Start of Dataset records

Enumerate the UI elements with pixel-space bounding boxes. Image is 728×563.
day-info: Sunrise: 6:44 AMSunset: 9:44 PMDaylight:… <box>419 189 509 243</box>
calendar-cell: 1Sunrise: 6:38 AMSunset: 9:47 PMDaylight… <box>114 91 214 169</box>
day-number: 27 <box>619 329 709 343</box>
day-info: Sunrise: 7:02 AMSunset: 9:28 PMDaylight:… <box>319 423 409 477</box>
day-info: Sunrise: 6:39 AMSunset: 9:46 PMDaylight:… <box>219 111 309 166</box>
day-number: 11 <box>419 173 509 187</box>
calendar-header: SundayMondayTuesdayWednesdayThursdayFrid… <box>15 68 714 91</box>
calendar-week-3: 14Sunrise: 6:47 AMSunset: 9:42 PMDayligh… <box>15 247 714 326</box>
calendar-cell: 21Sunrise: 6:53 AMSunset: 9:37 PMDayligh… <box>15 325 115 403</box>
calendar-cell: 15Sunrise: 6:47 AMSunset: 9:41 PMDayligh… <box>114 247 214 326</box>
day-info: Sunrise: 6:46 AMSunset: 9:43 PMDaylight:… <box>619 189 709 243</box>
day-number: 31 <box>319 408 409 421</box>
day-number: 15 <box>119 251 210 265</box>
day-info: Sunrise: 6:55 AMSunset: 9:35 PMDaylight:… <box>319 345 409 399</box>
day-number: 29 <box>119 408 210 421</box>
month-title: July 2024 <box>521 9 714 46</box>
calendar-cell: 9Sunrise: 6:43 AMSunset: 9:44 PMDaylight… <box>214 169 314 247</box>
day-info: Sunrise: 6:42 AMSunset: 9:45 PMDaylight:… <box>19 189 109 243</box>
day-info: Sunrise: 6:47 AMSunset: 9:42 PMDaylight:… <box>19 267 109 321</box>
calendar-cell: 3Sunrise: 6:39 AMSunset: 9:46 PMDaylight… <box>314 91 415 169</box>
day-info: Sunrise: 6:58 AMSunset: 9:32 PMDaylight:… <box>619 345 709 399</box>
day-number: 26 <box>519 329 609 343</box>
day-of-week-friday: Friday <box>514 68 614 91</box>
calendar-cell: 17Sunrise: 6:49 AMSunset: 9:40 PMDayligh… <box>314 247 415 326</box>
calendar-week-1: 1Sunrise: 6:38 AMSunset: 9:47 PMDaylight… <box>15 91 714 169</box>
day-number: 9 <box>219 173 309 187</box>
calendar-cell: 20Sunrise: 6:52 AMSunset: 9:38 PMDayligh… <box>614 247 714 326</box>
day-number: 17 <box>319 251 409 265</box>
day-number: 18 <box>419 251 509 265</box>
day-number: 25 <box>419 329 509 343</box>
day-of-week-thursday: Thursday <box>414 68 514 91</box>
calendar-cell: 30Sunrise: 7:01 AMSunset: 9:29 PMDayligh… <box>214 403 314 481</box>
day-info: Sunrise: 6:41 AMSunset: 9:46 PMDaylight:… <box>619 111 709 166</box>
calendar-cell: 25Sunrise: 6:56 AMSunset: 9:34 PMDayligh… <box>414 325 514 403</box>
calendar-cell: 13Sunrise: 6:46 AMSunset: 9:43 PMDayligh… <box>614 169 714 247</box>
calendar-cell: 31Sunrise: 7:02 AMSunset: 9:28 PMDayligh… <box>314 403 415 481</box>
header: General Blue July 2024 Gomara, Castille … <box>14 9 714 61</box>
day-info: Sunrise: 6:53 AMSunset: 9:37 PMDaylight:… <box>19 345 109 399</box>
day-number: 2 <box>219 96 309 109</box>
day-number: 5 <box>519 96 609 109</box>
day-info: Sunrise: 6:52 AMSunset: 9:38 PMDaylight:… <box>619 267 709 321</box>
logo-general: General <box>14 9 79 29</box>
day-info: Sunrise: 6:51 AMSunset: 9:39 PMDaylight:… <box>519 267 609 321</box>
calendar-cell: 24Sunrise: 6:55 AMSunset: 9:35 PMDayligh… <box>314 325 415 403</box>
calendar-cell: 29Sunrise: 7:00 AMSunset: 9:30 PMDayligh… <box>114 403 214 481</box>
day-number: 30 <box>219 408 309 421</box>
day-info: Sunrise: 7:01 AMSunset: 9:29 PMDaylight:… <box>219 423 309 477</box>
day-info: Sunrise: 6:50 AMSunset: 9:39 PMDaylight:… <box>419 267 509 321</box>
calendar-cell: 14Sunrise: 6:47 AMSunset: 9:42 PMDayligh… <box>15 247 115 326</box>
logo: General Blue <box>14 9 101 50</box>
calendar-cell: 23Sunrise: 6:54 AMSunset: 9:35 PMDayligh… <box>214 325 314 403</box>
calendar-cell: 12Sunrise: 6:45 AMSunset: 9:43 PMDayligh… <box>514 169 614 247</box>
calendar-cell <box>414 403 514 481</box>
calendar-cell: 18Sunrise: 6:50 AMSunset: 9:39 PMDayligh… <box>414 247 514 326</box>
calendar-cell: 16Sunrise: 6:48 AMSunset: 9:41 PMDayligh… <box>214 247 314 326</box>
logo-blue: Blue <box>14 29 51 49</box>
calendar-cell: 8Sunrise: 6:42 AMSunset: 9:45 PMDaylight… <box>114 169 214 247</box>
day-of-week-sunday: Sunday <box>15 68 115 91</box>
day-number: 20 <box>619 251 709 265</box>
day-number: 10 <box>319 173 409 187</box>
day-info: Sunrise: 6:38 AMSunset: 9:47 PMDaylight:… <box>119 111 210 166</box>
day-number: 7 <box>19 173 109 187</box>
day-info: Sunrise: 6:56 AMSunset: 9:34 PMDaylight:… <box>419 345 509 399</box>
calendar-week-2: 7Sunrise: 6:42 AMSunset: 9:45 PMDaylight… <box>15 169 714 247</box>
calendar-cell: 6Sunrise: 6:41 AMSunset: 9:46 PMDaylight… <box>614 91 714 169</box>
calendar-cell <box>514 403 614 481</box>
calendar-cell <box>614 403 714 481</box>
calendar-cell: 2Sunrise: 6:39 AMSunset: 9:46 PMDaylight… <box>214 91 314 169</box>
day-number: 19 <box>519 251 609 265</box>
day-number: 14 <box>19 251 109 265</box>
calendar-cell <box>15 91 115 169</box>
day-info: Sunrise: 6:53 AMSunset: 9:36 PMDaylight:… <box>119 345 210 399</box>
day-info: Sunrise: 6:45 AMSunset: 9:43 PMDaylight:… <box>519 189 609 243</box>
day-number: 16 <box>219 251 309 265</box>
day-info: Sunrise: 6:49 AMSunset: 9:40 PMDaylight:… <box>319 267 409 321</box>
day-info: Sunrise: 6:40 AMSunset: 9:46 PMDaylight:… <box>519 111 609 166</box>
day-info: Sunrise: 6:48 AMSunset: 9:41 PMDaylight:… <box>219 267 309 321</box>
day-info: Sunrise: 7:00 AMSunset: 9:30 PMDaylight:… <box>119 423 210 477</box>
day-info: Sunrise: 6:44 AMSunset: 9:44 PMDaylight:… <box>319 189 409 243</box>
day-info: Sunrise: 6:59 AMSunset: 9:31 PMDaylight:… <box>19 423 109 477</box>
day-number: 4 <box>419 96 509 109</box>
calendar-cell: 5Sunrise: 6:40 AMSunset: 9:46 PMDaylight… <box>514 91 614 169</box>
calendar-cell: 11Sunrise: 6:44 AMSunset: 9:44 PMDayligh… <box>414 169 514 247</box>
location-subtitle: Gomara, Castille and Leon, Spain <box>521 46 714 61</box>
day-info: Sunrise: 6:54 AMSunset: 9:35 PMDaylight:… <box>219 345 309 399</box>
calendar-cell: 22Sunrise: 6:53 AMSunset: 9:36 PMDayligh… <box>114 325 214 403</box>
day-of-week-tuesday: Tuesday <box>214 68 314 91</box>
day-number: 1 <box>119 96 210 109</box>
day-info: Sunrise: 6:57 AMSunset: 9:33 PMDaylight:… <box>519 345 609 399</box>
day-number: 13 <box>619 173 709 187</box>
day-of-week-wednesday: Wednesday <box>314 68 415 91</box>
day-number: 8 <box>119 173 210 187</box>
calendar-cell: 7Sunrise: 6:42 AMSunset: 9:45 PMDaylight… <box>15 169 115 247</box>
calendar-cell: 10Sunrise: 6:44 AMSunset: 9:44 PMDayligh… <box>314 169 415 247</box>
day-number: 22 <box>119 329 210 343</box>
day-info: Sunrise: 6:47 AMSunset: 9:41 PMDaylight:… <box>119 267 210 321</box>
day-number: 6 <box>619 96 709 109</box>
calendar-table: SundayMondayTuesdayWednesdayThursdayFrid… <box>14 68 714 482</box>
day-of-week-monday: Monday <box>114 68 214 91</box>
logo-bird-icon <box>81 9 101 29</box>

End of Dataset records

→ Directions: On how many lines of the data does the word "Castille" appear? Only the number is wanted.

→ Answer to this problem: 2